I have a tendency to be enthusiastic, and I think I have structure but I can never be sure.
Shulamith has structure, that is tangible, but she is BLEAK (in this book anyway). Sometimes it’s hard to realize what life is until you lose it. Shulamith writes about Diane Arbus (whom she calls Yvonne Tree) and Diane Arbus said she photographed physically unusual people because they had already experienced the trauma that most all of us try to avoid in life. When trauma occurs then often we gain new insights, and this is the saving grace of mental disability, as long as things are somehow at some erratic points kept in check.

I don’t have the guts to send this to Chris Kraus as a review. Why do things have to make sense and when they don’t make sense then they are called “sense-less”? What about romantic? What about sensual? What about glamour as an anecdote to depression (explaining it’s prevalence and popularity in capitalism)? I think Shulamith underestimated extreme thought…and hers eventually undermined her. (No judgement intended).

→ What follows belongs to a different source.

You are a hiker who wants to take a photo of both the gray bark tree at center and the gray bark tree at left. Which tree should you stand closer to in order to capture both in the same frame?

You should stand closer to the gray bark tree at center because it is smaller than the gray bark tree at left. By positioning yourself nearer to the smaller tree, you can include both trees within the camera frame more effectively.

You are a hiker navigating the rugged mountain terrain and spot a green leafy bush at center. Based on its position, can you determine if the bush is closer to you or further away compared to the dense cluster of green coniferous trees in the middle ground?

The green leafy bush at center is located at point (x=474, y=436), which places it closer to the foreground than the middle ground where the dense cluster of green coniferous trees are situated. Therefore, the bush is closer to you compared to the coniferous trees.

Feeling a bit desperate sexually and not sure why…

Feeling a bit desperate sexually and not sure why…

Feeling a bit desperate sexually and not sure why…

Feeling a bit desperate sexually and not sure why…

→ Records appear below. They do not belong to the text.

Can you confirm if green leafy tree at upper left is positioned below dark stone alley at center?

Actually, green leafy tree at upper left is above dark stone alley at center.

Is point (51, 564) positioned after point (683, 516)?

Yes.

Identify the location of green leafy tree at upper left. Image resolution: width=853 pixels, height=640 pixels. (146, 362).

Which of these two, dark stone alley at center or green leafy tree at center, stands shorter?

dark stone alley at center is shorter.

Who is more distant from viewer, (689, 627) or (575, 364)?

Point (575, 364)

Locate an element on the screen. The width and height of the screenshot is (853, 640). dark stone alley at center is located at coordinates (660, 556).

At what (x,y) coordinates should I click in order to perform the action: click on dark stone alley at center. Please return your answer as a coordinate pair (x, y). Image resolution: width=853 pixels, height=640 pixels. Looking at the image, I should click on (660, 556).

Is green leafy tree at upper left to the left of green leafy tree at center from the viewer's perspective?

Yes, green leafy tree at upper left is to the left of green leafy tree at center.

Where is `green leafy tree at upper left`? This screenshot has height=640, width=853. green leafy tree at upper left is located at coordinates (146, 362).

Feeling a bit desperate sexually and not sure why…

Feeling a bit desperate sexually and not sure why…

Shulamith is often quite judgemental, as depressed people often are. She says of a 79 year old woman with cancer who underwent Reichian therapy (“Orgonomy” page 65), “(Maybe this is why she had gotten sick in the first place – a cry for attention)”. There is, Shulamith says, no one in the woman’s life to share her cancer’s remission after the Reichian therapy with. I am always so interested in the partnered aspects of life, of the contingency of human social existence. Other people make life worth living, and they also can make life not worth living. Depends on the person and the situation. The way people look, and the way they look to other people…seems to be an obsession, because for social reasons the depressed person wants to fit in. But never really can. Some rather beautiful people who are depressed seem then glamorous, “we” all love a tragic female story (“us” gay males). But this is wrong. And yes, that’s a judgement. We are jealous of beauty, because female beauty can attract male attention and that’s what we want as gay males. This is all a smokescreen, smoke and mirrors to hide the fact that I have nothing to say and I’m saying it. Shulamith ends with a story about her brother Danny’s suicide and her Orthodox Jewish upbringing and all the tension and muddled unclarity that went along with it, at one point she calls it European neurosis. And the Holocaust and Hitler and his men surely had something to do with this…and centuries of persecution of Jews. Things as layered and again contingent, nothing in human life exists on it’s own, right from the first Humanoids we are implicated by relation. Germaine Greer says there is no such thing as security in human life, and I think, after reading Shulamith’s revealing documentary book, all we can really do in life is “hang on and enjoy the ride”…We can unravel our family histories as Shulamith does in her final chapter on her brother’s suicide, as if it gives her own instability a context and a frame, but in the end we are only still asking questions mostly for which there are no answers. And that should be fine and even good. I feel a bit hopeless after looking through Shulamith’s book again and again during the writing of this review, but I know that is only temporary. I believe in enthusiasm and optimism no matter what. Especially in crisis.


Intellectuals as cynical and grumpy – not smiling (funny, I am not for happiness but think “intellect” needs to be broadened to include “emotional intelligence”).

Acting out? As a concept? Stories or behaviors rooted in truth...but somehow not what they seem...Like Shulamith's. Yes I think she also meant well.